According to a New York-Presbyterian/Weill Cornell (NYPWC) study, a purified mixture of human antibodies called intravenous immunoglobulin (IVIg) provides lasting benefits to patients with Alzheimer's disease (AD). The clinical study is the first to demonstrate that IVIg stabilizes or improves cognitive function in patients with AD when administered over a period of a year or more. Results were announced at the International Conference on Alzheimer's Disease and Related Disorders (ICAD) in Madrid, Spain, in July 2006.
IVIg contains antibodies that bind to [beta]-amyloid (A[beta]), a central component of the plaque in the brains of patients with AD. It is believed that IVIg helps promote the clearance of A[beta] from the brain and blocks A[beta]'s toxic effects on brain cells. Approved by the FDA for treating several immune disorders, IVIg has been available for more than 30 years. It has been safely used in hundreds of thousands of patients. It has only recently been studied for the treatment of AD.

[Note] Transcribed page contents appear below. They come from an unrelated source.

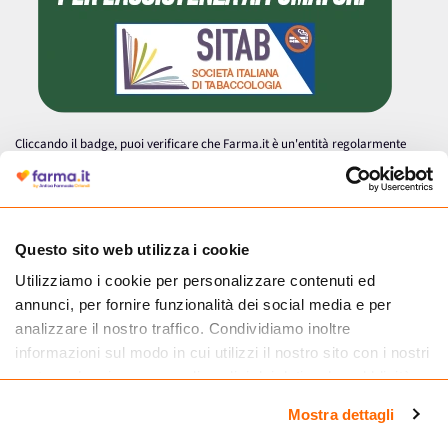
Cliccando il badge, puoi verificare che Farma.it è un'entità regolarmente
autorizzata dal Ministero della Salute a effettuare la vendita online di
medicinali.
Questo sito web utilizza i cookie
Utilizziamo i cookie per personalizzare contenuti ed
annunci, per fornire funzionalità dei social media e per
analizzare il nostro traffico. Condividiamo inoltre
informazioni sul modo in cui utilizzi il nostro sito con i nostri
partner che si occupano di analisi dei dati web, pubblicità e
social media, i quali potrebbero combinarle con altre
Mostra dettagli
informazioni che hai fornito loro o che hanno raccolto dal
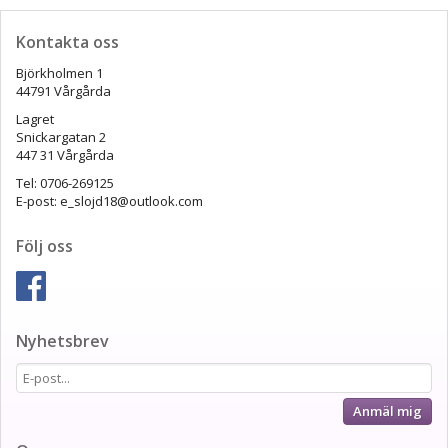
Kontakta oss
Björkholmen 1
44791 Vårgårda
Lagret
Snickargatan 2
447 31 Vårgårda
Tel: 0706-269125
E-post: e_slojd18@outlook.com
Följ oss
Nyhetsbrev
Anmäl mig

In a previously reported 6-month pilot study, the NYPWC team found that IVIg administration improved or stabilized the cognitive test scores of eight patients with mild to moderate AD. These patients subsequently declined when IVIg was stopped for 3 months. Investigators decided to resume IVIg at a low dose in a 9-month open-label extension study. IVIg was given every other week and was well tolerated by all eight patients. Six of the eight patients benefited clinically from the resumption of IVIg. Most patients with AD in the study remained at or above their baseline level of cognitive performance 18 months after they first received IVIg. Without treatment, AD is relentlessly progressive and usually causes measurable decline in thinking abilities over a comparable period of months.
In the NYPWC clinical study, IVIg administration transiently altered levels of [beta]-amyloid peptide in blood and caused a lasting decrease in [beta]-amyloid levels in spinal fluid. On average, spinal fluid [beta]-amyloid levels were reduced by about a third, consistent with the mobilization of amyloid out of the central nervous system and into the blood stream, where it is cleared from the body.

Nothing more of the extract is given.